Google talks with Marvell to add a third custom AI inference chip partner

SiliconFeed EditorialApril 19, 2026

AI chips custom silicon Google Marvell Broadcom

Sections and tags — in the Topics menu Search the feed

At a glance:

Google is in talks with Marvell Technology to design a memory processing unit and an inference‑optimised TPU for its data‑center AI workloads.
The move adds Marvell as a third design‑services partner alongside Broadcom and MediaTek in Google’s custom silicon supply chain.
Industry analysts project the custom AI accelerator market to reach $118 billion by 2033, driven by a shift toward inference‑heavy compute.

What the talks involve

Google’s internal teams have approached Marvell Technology about two specific chips, according to a report from The Information. The first is a memory processing unit (MPU) that would sit alongside Google’s existing Tensor Processing Units, helping to accelerate data movement for large models. The second is a new TPU built specifically for inference, the phase where trained models serve user queries rather than learning from new data.

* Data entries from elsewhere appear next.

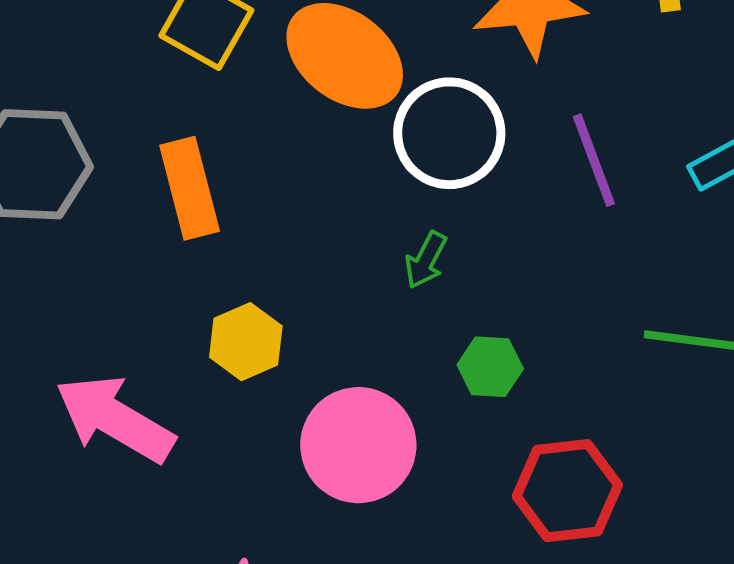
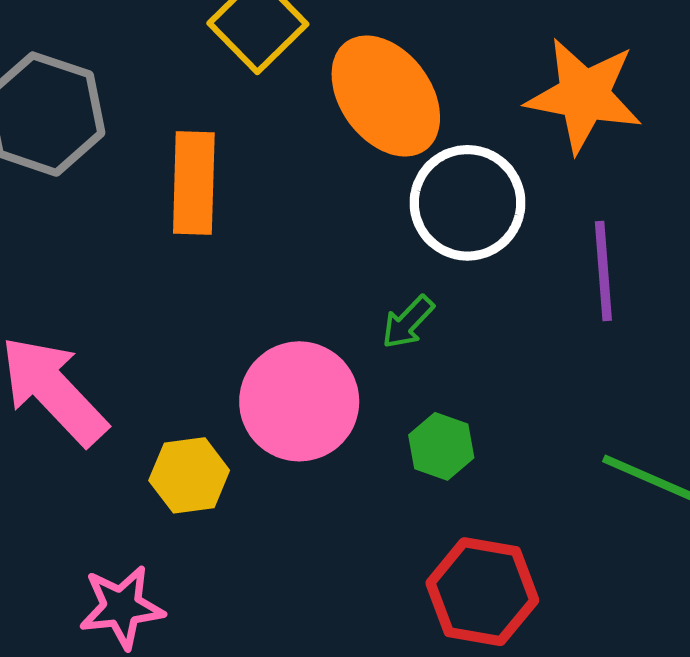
yellow hexagon: (246, 342) -> (189, 475), moved
pink circle: (358, 445) -> (299, 401), moved

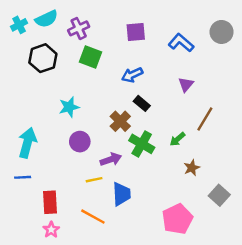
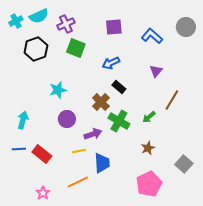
cyan arrow: (27, 143) -> (23, 120), size x0.7
brown star: (192, 168) -> (148, 148), moved
red rectangle: (50, 202) -> (42, 154), moved, turned -48
orange line: (93, 217) -> (78, 182), turned -55

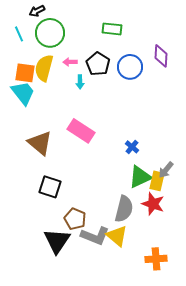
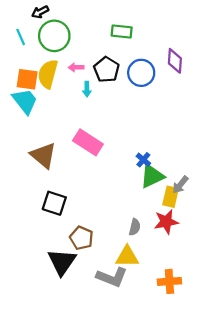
green triangle: (140, 177) -> (152, 176), moved
red star: (153, 204) -> (166, 222), turned -30
gray semicircle: (124, 209) -> (135, 227), size x0.6
gray L-shape: (95, 236) -> (112, 277), moved
yellow triangle: (117, 236) -> (127, 256), turned -40

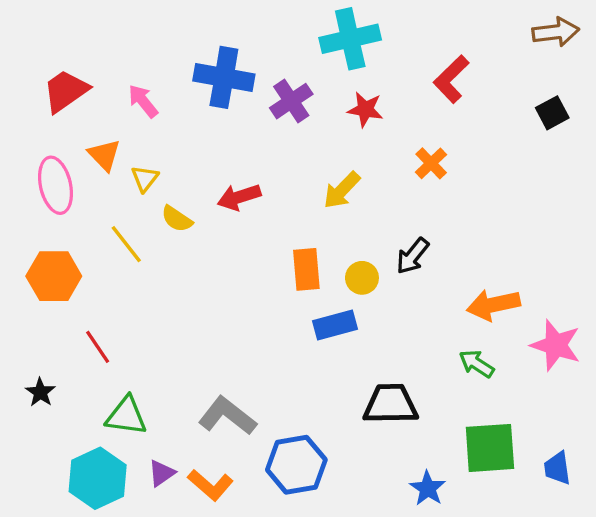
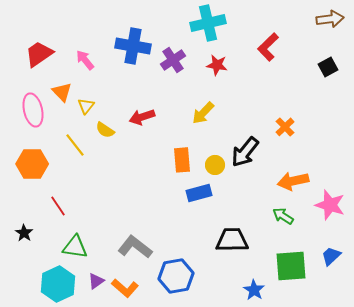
orange cross: (431, 163) -> (285, 127), moved
black arrow: (413, 256) -> (245, 152), size x1.4
blue trapezoid: (557, 468) -> (331, 256), moved, turned 55

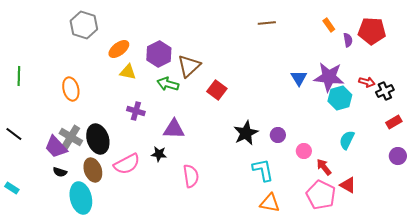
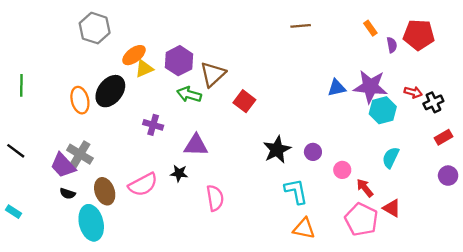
yellow triangle: (128, 72) -> (144, 69), moved, turned -36
blue triangle: (299, 78) -> (337, 88), turned 48
black ellipse: (98, 139) -> (110, 91), moved, turned 56

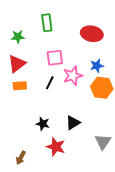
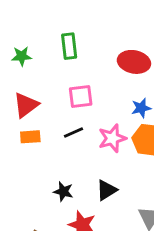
green star: (18, 37) -> (22, 56), moved
pink star: (73, 76) -> (112, 138), moved
black line: (50, 83) -> (73, 132), turned 40

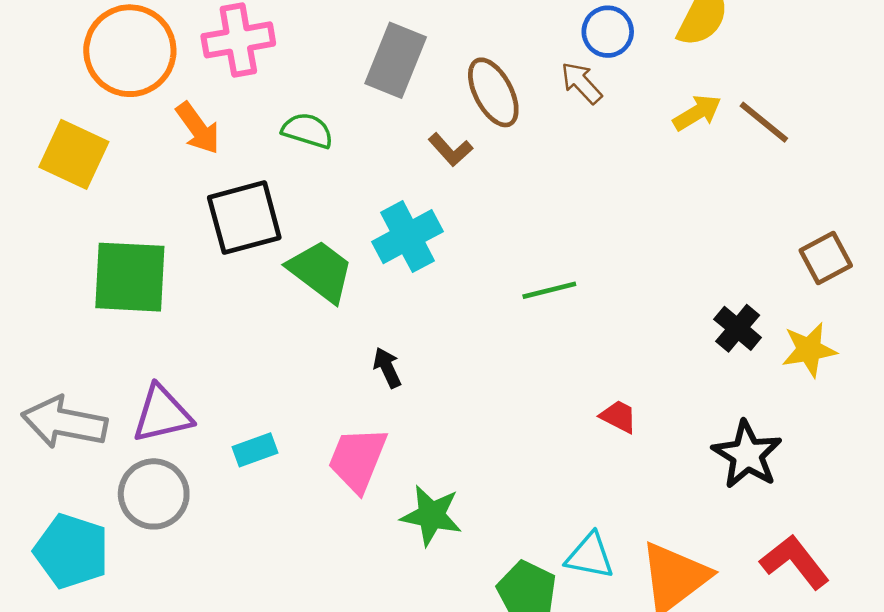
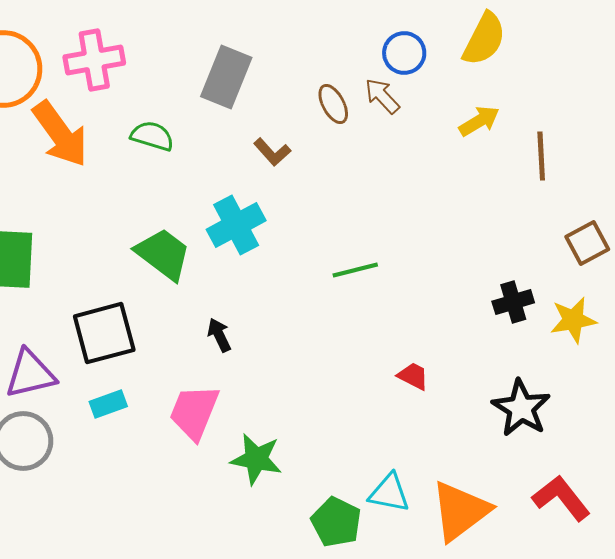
brown ellipse: (493, 92) -> (333, 104), moved, size x0.7
brown line: (764, 122) -> (541, 156), moved, turned 48
orange arrow: (198, 128) -> (60, 134), size x1.5
black square: (244, 218) -> (104, 333), moved
black cross: (738, 328) -> (513, 302), turned 33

Marvell would act in a design‑services capacity, similar to MediaTek’s role on Google’s recently announced Ironwood TPU. The discussions are still at an exploratory stage and no contract has been signed, but the timing follows Broadcom’s announcement of a long‑term, through‑2031 agreement to supply TPUs and networking components for Google.

Why inference matters now

Google’s seventh‑generation TPU, Ironwood, launched this month as “the first Google TPU for the age of inference.” It delivers ten‑times the peak performance of the previous TPU v5p and can scale to 9,216 liquid‑cooled chips in a super‑pod that consumes roughly 10 MW and produces 42.5 FP8 exaflops. Google plans to build millions of Ironwood units this year.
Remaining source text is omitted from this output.